**Activity**. Return the records as they stand. No picture is to be included.

Collected data

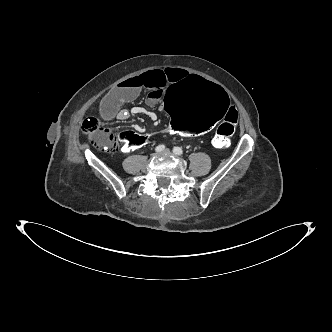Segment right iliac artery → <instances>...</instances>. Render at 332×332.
I'll return each instance as SVG.
<instances>
[{
	"label": "right iliac artery",
	"mask_w": 332,
	"mask_h": 332,
	"mask_svg": "<svg viewBox=\"0 0 332 332\" xmlns=\"http://www.w3.org/2000/svg\"><path fill=\"white\" fill-rule=\"evenodd\" d=\"M165 149V146L164 145H158L156 148H155V151L157 152H161Z\"/></svg>",
	"instance_id": "82829eb1"
}]
</instances>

**Output below**.
Segment right iliac artery → <instances>...</instances>. Render at 332×332.
I'll return each instance as SVG.
<instances>
[{
	"label": "right iliac artery",
	"mask_w": 332,
	"mask_h": 332,
	"mask_svg": "<svg viewBox=\"0 0 332 332\" xmlns=\"http://www.w3.org/2000/svg\"><path fill=\"white\" fill-rule=\"evenodd\" d=\"M165 149V146L164 145H158L156 148H155V151L157 152H161Z\"/></svg>",
	"instance_id": "82829eb1"
}]
</instances>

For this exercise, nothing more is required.